> [WORK INSTRUCTIONS] The output should match, line for line, the records from the line containing "Когда Toyota объявила об уходе из" through the line containing "ぷらっとオンライン ご購入の際の", with every picture left out.
—————
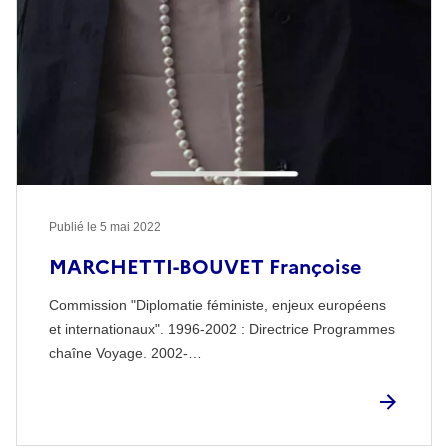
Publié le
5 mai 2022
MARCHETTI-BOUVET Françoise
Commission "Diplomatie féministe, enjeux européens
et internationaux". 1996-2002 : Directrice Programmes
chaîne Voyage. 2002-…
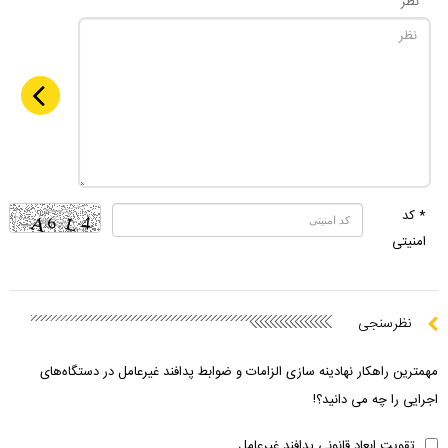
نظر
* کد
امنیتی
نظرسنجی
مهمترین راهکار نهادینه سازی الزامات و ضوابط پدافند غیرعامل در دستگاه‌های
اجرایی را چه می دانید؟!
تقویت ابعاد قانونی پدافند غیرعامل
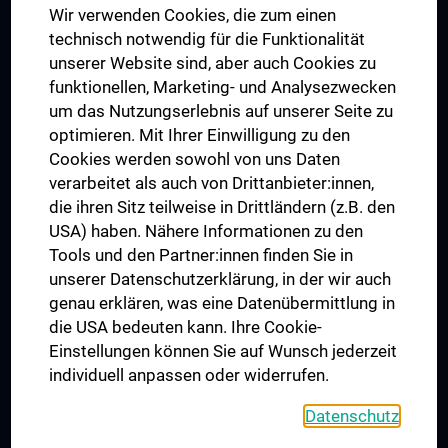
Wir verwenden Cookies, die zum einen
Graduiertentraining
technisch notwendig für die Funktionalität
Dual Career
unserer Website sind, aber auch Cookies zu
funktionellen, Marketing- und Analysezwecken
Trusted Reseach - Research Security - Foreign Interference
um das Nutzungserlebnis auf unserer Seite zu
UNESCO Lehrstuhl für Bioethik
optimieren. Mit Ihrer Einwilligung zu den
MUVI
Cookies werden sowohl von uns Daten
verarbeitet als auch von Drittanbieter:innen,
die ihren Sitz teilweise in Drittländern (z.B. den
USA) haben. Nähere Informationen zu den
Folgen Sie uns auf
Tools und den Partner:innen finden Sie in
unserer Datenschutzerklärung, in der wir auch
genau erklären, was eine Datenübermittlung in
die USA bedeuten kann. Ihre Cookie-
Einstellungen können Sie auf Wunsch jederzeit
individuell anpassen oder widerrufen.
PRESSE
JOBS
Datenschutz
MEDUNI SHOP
—————
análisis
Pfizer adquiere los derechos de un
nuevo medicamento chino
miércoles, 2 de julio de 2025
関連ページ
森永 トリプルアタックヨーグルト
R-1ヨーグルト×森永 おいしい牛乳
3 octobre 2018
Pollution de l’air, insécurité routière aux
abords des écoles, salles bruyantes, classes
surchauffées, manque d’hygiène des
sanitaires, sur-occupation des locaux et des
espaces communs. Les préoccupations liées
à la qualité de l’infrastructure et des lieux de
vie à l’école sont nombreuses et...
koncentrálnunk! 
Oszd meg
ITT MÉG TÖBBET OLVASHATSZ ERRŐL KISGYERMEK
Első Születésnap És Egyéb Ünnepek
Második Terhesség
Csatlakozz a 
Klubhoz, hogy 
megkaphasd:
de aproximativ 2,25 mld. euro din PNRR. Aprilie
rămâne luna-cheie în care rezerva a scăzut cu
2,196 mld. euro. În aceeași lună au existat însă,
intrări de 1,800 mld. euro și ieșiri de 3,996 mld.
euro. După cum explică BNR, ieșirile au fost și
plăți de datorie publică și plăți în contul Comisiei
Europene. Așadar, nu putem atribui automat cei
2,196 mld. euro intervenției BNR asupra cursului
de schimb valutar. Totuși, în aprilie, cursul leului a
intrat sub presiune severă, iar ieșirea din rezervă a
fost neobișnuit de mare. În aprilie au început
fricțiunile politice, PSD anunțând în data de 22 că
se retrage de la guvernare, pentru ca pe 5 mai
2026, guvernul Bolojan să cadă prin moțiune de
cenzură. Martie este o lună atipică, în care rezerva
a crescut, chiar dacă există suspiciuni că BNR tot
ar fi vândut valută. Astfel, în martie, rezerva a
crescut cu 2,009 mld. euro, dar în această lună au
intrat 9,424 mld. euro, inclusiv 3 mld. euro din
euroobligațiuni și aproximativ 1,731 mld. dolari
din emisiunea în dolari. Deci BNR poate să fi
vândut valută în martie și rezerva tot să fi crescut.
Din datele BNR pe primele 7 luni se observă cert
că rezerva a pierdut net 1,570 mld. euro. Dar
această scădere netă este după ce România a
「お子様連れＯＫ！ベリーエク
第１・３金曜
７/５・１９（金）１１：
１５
—————
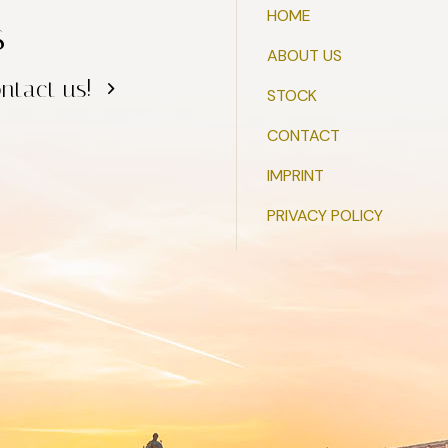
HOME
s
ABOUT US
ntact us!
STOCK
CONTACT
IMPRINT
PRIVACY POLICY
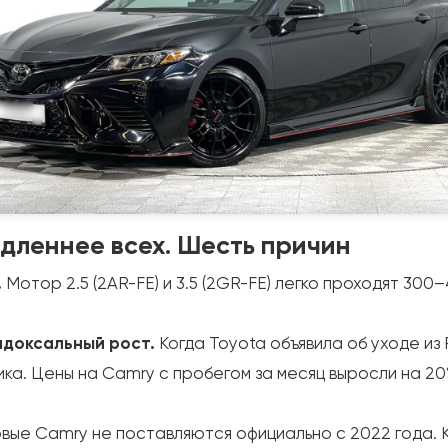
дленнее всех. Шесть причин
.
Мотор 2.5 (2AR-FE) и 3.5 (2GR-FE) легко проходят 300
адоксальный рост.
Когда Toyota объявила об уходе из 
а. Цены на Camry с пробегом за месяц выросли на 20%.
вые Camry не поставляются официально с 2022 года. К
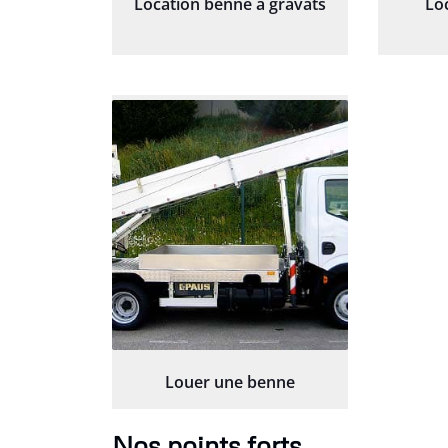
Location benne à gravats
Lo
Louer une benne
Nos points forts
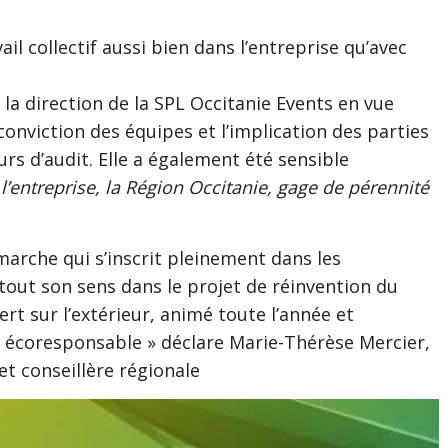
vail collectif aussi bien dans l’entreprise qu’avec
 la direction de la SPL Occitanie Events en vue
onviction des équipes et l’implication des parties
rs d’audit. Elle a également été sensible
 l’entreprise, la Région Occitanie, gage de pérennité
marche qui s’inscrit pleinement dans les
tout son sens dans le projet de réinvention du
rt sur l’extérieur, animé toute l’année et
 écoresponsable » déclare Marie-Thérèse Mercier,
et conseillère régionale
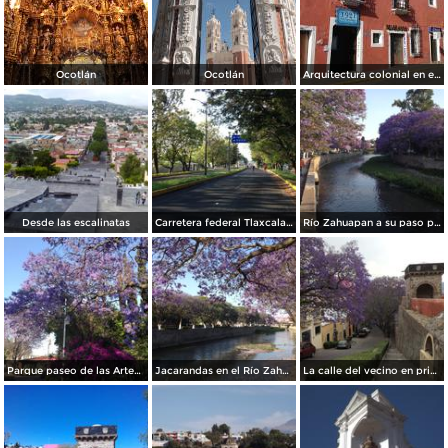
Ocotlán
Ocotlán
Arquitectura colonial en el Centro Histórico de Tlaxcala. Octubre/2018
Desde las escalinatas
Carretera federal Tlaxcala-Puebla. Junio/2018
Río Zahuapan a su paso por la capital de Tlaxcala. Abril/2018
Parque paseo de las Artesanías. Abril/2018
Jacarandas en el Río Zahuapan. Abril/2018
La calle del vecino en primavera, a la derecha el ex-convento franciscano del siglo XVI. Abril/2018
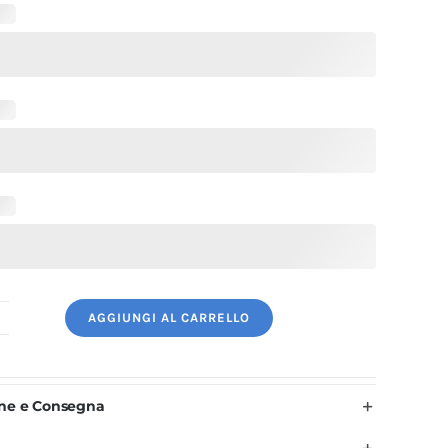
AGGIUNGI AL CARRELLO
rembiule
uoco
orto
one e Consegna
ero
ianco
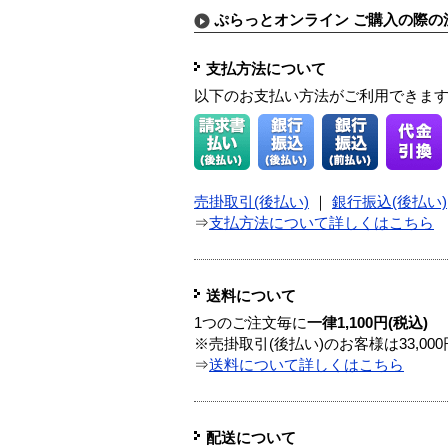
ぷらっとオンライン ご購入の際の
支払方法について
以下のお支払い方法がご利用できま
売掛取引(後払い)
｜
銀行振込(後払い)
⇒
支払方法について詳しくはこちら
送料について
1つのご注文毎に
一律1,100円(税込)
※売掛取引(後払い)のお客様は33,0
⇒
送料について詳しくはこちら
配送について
—————
> [SOLUTION TO THIS PROBLEM]
Когда Toyota объявила об уходе из 
а. Цены на Camry с пробегом за месяц выросли на 20%.
вые Camry не поставляются официально с 2022 года. К
Location benne à gravats
Lo
Louer une benne
Nos points forts
vail collectif aussi bien dans l’entreprise qu’avec
 la direction de la SPL Occitanie Events en vue
onviction des équipes et l’implication des parties
rs d’audit. Elle a également été sensible
 l’entreprise, la Région Occitanie, gage de pérennité
marche qui s’inscrit pleinement dans les
tout son sens dans le projet de réinvention du
rt sur l’extérieur, animé toute l’année et
 écoresponsable » déclare Marie-Thérèse Mercier,
et conseillère régionale
Ocotlán
Ocotlán
Arquitectura colonial en el Centro Histórico de Tlaxcala. Octubre/2018
Desde las escalinatas
Carretera federal Tlaxcala-Puebla. Junio/2018
Río Zahuapan a su paso por la capital de Tlaxcala. Abril/2018
Parque paseo de las Artesanías. Abril/2018
Jacarandas en el Río Zahuapan. Abril/2018
La calle del vecino en primavera, a la derecha el ex-convento franciscano del siglo XVI. Abril/2018
AGGIUNGI AL CARRELLO
rembiule
uoco
orto
one e Consegna
ero
ianco
ぷらっとオンライン ご購入の際の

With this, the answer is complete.